The 4th Trimester
I have postpartum anxiety.
And I’m writing about it on my notes app at night when it keeps me from sleeping. I’ve reread this thing so many times because I am worried about sharing about this, but my therapist has encouraged me to write and share. So that’s what I’m doing.
You may look at this photo of me and see a young and adventurous new mom crushing it traveling with her baby. What you don’t see are the messages back and forth between me and my therapist giving me tools to understand and manage the worry that has plagued me day in and day out. You can’t feel the panic that I was somehow completely ill-equipped rising up in my chest before this photo was taken when I was alone with Finley and she started crying. You don’t hear the pep talks with my husband trying to help me gain enough courage to face the fears that kept me inside with my daughter for the majority of my maternity leave.
Many women who have postpartum anxiety pass their depression evaluations. I did. I bonded quickly and closely with Finley. I had no thoughts of harming her or myself. Aside from some major crocodile tears during the hormone dump those first few weeks with the baby blues, my mood was and is stable. I didn’t realize that the new normal I was adjusting to when I brought her home didn’t have to look the way it did. The first time I realized that maybe things didn’t have to be so hard was when I put Finley down for a nap with a baby monitor for the first time. She was a little over 2 months old and I had never left her to nap on her own before. I excitedly texted a friend while I stared at the monitor, and fortunately it was a friend who I knew had PPA after the birth of her child. As soon as I sent her that message I told her that this small victory I was celebrating made me realize that fear was controlling almost every aspect of my daily life and I wondered if I had postpartum anxiety. Then all the other things I had been dealing with on a daily basis started tumbling out into a sudden awareness over the next few weeks. The inability to fall sleep at night when she went to bed despite being exhausted. Never being able to nap or rest during the day when she napped. Intense feelings of guilt and inadequacy when she cried especially while changing her clothes or diaper. Feeling like I always had to be doing something—laundry, bottles, development activities, and not being able to stop and rest. Never leaving the house alone with her. Only leaving the house for doctors appointments. Wanting to do or try things with her but not doing them because of fear like taking a walk using the stroller or figuring out how to use our Ergo—it took 10 weeks for me to take her for a walk and 11 weeks to go alone with her in the neighborhood. Physical symptoms like lack of appetite and grinding/clenching teeth/jaw pain. Racing thoughts and many “what if” scenarios playing through my head. Inability to ask for help and avoidance of talking about what I was feeling with friends and family. So I started therapy through BetterHelp.com in an effort to understand PPA and how to manage it. More affordable than traditional private therapy and more accessible, I felt that seeking help online was my best option.
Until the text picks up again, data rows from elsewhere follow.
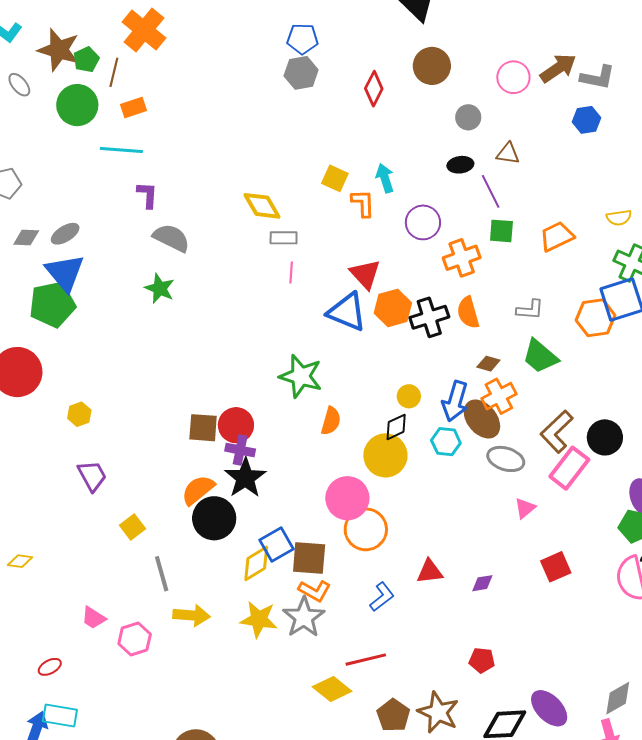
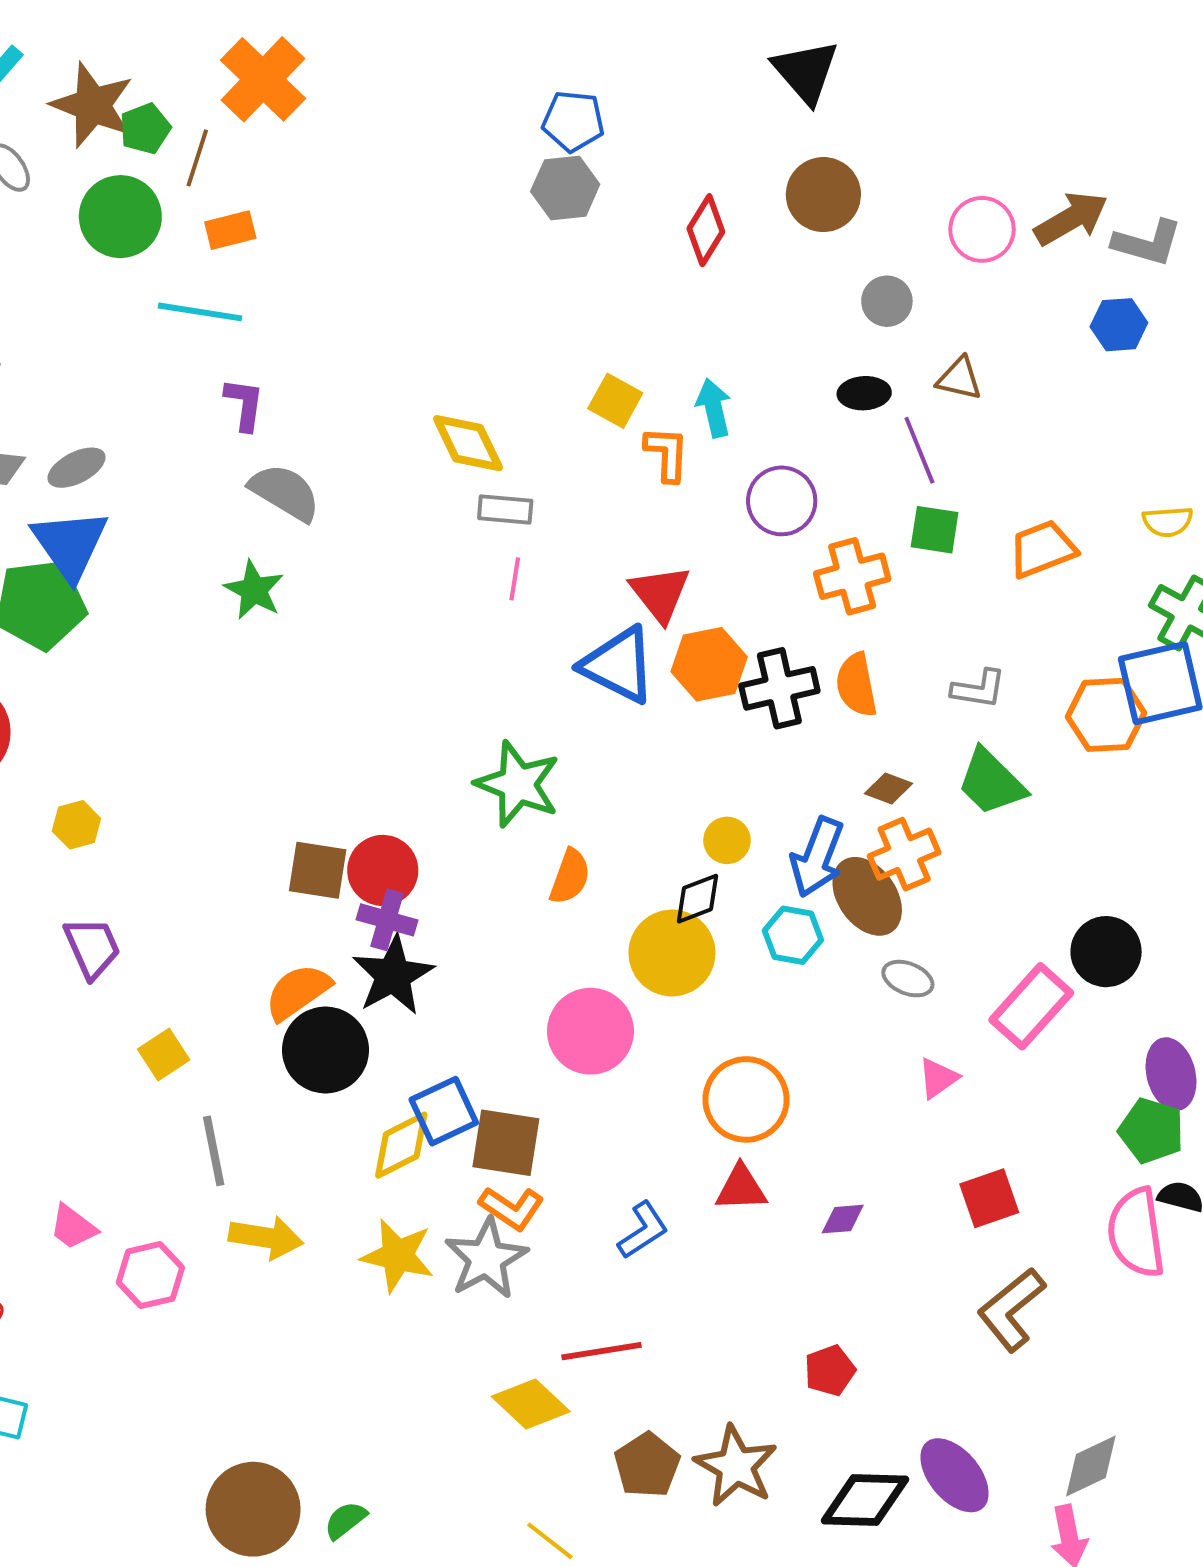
brown L-shape: (557, 432) -> (1011, 1309), moved
gray ellipse: (506, 459) -> (908, 979), size x0.7
orange circle: (366, 529) -> (746, 1099), moved
red pentagon: (482, 660) -> (830, 1371), turned -30

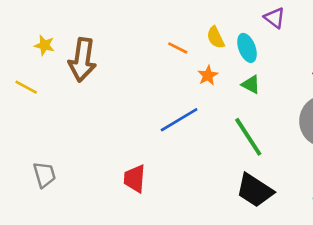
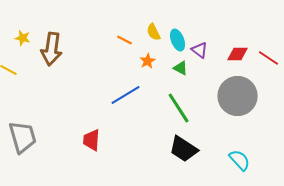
purple triangle: (274, 18) -> (200, 50), moved
gray trapezoid: (44, 175) -> (23, 137), size x1.6

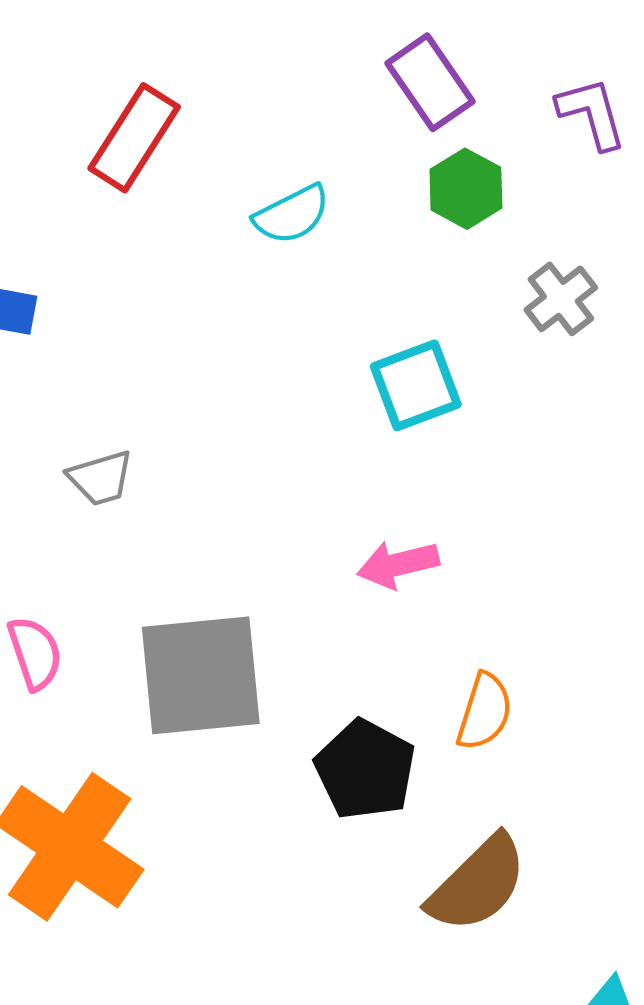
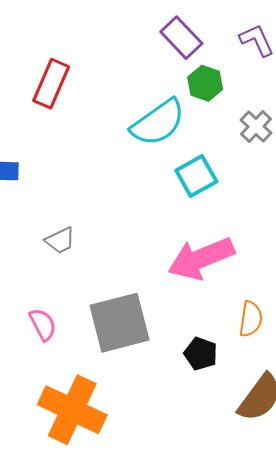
cyan semicircle: (292, 214) -> (158, 123), moved, size x1.6
pink arrow: (398, 564) -> (201, 258), size x1.8
black pentagon: (365, 770) -> (201, 354), size x0.7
I blogged previously about Finley’s birth story, so you already know that I had some anxiety leading up to her birth due to a high risk pregnancy, MG, irritable uterus, and a pre-term labor scare. You also know that I suffered from a significant postpartum hemorrhage shortly after delivery. What I haven’t shared about yet is what maternity leave has been like—those weeks and months after leaving the hospital. My therapist, my OB at maternal fetal medicine, and my pediatrician have all told me that what these first few months have been like has been a tough introduction to parenthood. It’s okay to have postpartum anxiety no matter what your delivery or recovery looks like. And it’s normal for new parents to have some degree of anxiousness and worry when adjusting to parenting—wondering if they’re getting enough food, if you’re holding them right, etc—but that’s not postpartum anxiety. True PPA, as opposed to expected new parent anxiety (an important differentiation my therapist explained to me), is much more intense and persistent. If you have daily intense fears and anxiety for more than 2 weeks that prevent you from taking care of yourself or your baby, you might have PPA. You are more likely to have PPA when you’ve experienced a traumatic birth and recovery complications or have a baby with medical needs. About 10% of women experience true postpartum anxiety. You can also have both PPA and PPD, postpartum depression.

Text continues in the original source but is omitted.